Directions for this task:
Pick out all lines with the word "small" from the records that follow.

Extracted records
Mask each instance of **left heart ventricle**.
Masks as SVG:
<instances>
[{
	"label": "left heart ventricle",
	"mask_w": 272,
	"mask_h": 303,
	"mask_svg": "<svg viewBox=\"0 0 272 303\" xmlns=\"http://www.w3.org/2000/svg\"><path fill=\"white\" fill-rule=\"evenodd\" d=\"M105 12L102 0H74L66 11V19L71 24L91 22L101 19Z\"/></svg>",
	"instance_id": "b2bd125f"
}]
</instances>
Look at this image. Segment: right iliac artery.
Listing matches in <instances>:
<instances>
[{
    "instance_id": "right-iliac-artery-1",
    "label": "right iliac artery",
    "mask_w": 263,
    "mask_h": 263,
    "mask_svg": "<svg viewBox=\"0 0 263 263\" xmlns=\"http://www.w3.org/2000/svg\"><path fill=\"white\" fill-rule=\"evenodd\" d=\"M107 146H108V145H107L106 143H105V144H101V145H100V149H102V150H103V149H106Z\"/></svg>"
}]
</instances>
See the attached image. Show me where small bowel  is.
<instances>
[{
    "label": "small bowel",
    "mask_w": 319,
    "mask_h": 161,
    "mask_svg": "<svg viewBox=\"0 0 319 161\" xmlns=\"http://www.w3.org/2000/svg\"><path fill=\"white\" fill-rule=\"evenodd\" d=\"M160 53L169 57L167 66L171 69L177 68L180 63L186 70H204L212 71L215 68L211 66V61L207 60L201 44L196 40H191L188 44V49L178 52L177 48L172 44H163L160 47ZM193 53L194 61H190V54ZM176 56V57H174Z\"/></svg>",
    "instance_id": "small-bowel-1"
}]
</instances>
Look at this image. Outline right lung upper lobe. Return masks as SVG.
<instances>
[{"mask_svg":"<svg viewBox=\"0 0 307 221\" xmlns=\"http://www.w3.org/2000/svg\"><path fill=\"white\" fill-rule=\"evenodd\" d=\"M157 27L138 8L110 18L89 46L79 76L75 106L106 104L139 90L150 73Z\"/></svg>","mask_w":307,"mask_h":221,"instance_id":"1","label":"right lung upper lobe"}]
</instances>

Reply:
See the attached image. Show me where small bowel  is.
    "label": "small bowel",
    "instance_id": "small-bowel-1"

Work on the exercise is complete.